■ **Problem**: Please return each entry exactly as it appears, but not the pictures.

(Records from a dataset)
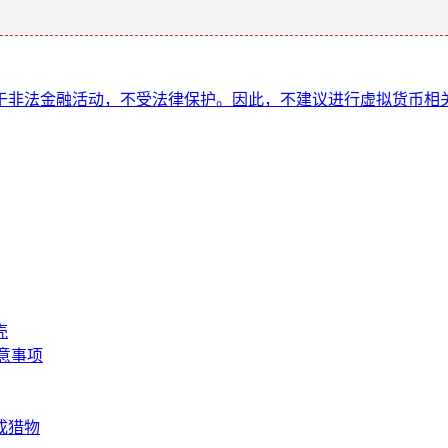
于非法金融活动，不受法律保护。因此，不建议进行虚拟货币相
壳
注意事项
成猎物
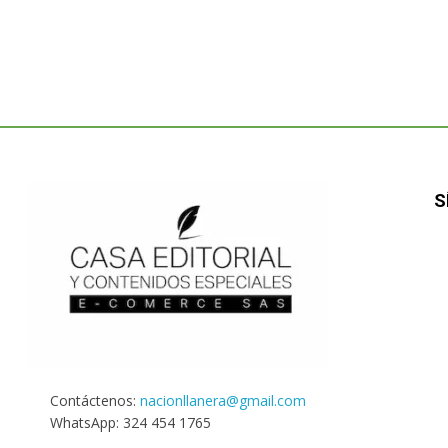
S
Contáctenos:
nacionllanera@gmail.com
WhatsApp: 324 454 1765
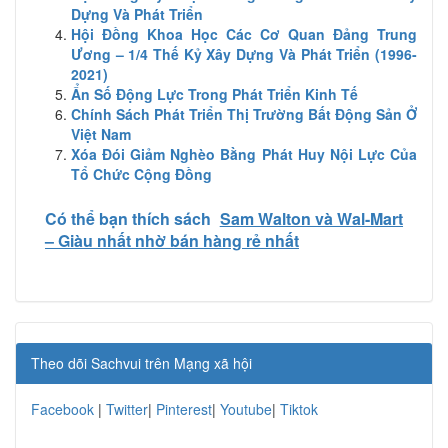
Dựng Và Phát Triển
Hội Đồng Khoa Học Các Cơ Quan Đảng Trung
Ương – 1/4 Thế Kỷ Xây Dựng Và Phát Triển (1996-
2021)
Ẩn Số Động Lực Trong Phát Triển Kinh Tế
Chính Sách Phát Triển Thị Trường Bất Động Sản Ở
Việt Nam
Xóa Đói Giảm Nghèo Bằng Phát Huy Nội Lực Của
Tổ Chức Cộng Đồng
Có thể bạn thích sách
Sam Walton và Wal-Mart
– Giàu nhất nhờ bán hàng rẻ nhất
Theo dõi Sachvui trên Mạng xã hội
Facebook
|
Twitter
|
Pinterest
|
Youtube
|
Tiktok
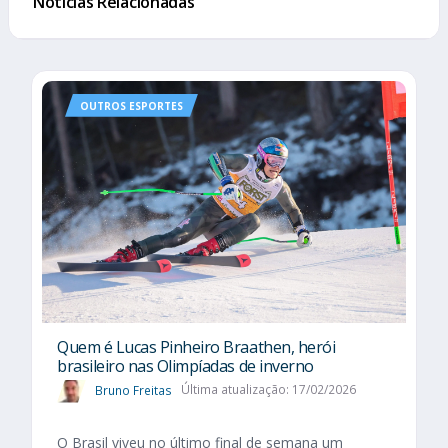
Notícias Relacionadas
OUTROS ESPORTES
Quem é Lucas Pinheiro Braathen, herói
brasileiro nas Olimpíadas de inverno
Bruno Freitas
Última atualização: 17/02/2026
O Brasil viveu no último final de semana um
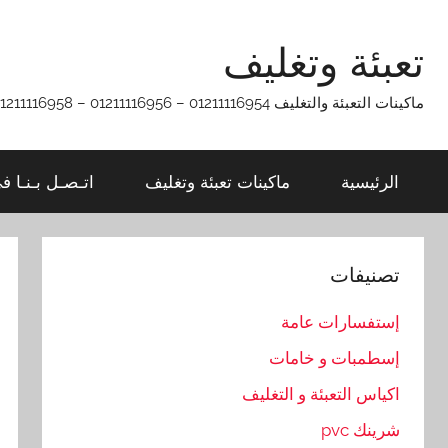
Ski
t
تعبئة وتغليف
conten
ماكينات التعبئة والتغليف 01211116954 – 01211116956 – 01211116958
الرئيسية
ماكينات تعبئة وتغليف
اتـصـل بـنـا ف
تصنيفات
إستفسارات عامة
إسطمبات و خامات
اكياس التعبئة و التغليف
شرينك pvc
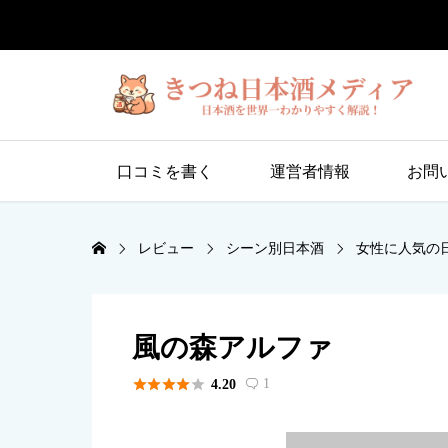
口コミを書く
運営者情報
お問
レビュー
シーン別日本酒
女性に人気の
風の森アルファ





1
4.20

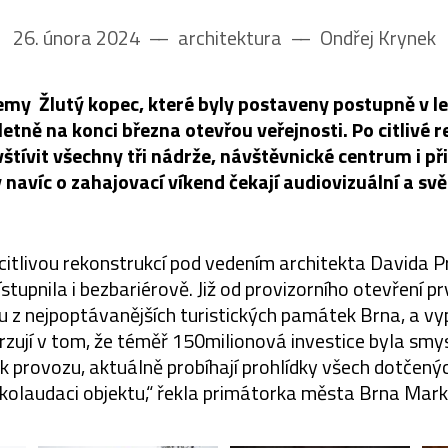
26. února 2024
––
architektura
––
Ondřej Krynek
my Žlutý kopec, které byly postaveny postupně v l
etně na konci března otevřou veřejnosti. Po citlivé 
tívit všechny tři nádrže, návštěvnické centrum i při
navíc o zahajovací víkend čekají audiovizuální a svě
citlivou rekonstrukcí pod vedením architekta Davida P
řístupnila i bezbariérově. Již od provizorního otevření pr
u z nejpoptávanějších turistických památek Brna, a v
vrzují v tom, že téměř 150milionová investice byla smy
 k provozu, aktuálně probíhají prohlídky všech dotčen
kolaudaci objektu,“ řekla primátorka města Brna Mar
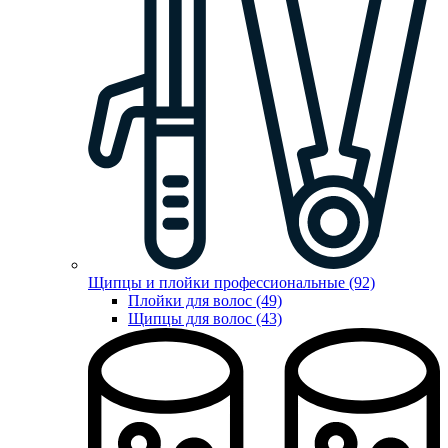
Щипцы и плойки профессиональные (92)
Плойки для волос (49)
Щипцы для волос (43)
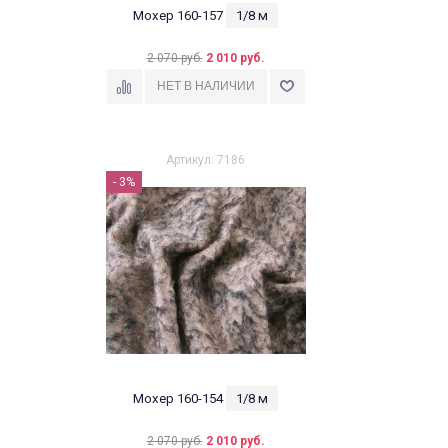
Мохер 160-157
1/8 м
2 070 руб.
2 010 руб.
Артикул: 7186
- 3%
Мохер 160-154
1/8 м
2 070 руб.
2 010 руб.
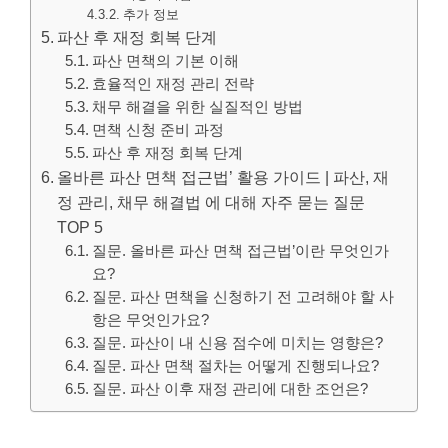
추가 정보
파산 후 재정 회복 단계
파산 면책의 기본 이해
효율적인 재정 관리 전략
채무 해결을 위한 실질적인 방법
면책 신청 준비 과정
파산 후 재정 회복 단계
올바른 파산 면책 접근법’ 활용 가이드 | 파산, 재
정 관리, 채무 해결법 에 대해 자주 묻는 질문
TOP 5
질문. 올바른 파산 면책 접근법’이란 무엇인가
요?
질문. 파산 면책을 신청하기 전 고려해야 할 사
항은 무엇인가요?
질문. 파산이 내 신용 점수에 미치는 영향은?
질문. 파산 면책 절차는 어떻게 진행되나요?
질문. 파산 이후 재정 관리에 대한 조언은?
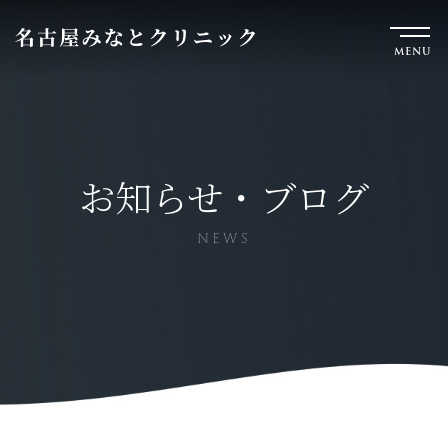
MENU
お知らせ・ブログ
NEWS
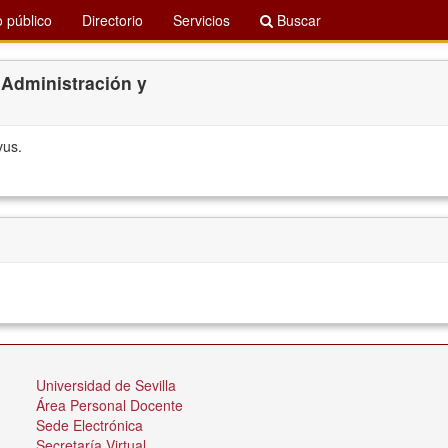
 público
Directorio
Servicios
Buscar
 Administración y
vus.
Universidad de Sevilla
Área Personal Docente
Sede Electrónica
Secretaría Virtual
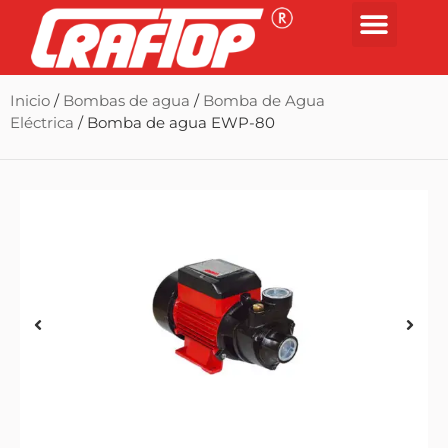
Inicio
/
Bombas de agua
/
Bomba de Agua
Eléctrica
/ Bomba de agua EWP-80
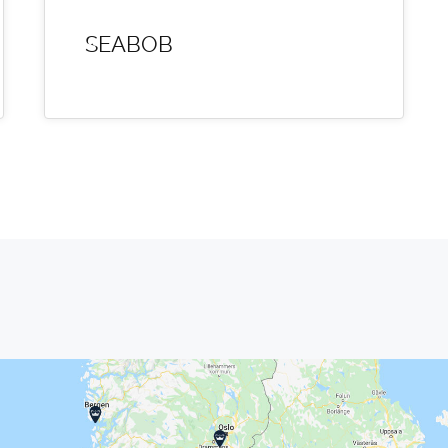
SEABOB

■ **Task response**:
于非法金融活动，不受法律保护。因此，不建议进行虚拟货币相
壳
注意事项
成猎物
S
Contáctenos:
nacionllanera@gmail.com
WhatsApp: 324 454 1765
Dựng Và Phát Triển
Hội Đồng Khoa Học Các Cơ Quan Đảng Trung
Ương – 1/4 Thế Kỷ Xây Dựng Và Phát Triển (1996-
2021)
Ẩn Số Động Lực Trong Phát Triển Kinh Tế
Chính Sách Phát Triển Thị Trường Bất Động Sản Ở
Việt Nam
Xóa Đói Giảm Nghèo Bằng Phát Huy Nội Lực Của
Tổ Chức Cộng Đồng
Có thể bạn thích sách
Sam Walton và Wal-Mart
– Giàu nhất nhờ bán hàng rẻ nhất
Theo dõi Sachvui trên Mạng xã hội
Facebook
|
Twitter
|
Pinterest
|
Youtube
|
Tiktok
Notícias Relacionadas
OUTROS ESPORTES
Quem é Lucas Pinheiro Braathen, herói
brasileiro nas Olimpíadas de inverno
Bruno Freitas
Última atualização: 17/02/2026
O Brasil viveu no último final de semana um
Ski
t
تعبئة وتغليف
conten
ماكينات التعبئة والتغليف 01211116954 – 01211116956 – 01211116958
الرئيسية
ماكينات تعبئة وتغليف
اتـصـل بـنـا ف
تصنيفات
إستفسارات عامة
إسطمبات و خامات
اكياس التعبئة و التغليف
شرينك pvc
口コミを書く
運営者情報
お問
レビュー
シーン別日本酒
女性に人気の
風の森アルファ





1
4.20

26. února 2024
––
architektura
––
Ondřej Krynek
my Žlutý kopec, které byly postaveny postupně v l
etně na konci března otevřou veřejnosti. Po citlivé 
tívit všechny tři nádrže, návštěvnické centrum i při
navíc o zahajovací víkend čekají audiovizuální a svě
citlivou rekonstrukcí pod vedením architekta Davida P
řístupnila i bezbariérově. Již od provizorního otevření pr
u z nejpoptávanějších turistických památek Brna, a v
vrzují v tom, že téměř 150milionová investice byla smy
 k provozu, aktuálně probíhají prohlídky všech dotčen
kolaudaci objektu,“ řekla primátorka města Brna Mar
Щипцы и плойки профессиональные (92)
Плойки для волос (49)
Щипцы для волос (43)
Мохер 160-157
1/8 м
2 070 руб.
2 010 руб.
Артикул: 7186
- 3%
Мохер 160-154
1/8 м
2 070 руб.
2 010 руб.
추가 정보
파산 후 재정 회복 단계
파산 면책의 기본 이해
효율적인 재정 관리 전략
채무 해결을 위한 실질적인 방법
면책 신청 준비 과정
파산 후 재정 회복 단계
올바른 파산 면책 접근법’ 활용 가이드 | 파산, 재
정 관리, 채무 해결법 에 대해 자주 묻는 질문
TOP 5
질문. 올바른 파산 면책 접근법’이란 무엇인가
요?
질문. 파산 면책을 신청하기 전 고려해야 할 사
항은 무엇인가요?
질문. 파산이 내 신용 점수에 미치는 영향은?
질문. 파산 면책 절차는 어떻게 진행되나요?
질문. 파산 이후 재정 관리에 대한 조언은?
MENU
お知らせ・ブログ
NEWS
 público
Directorio
Servicios
Buscar
 Administración y
vus.
Universidad de Sevilla
Área Personal Docente
Sede Electrónica
Secretaría Virtual
Inicio
/
Bombas de agua
/
Bomba de Agua
Eléctrica
/ Bomba de agua EWP-80
SEABOB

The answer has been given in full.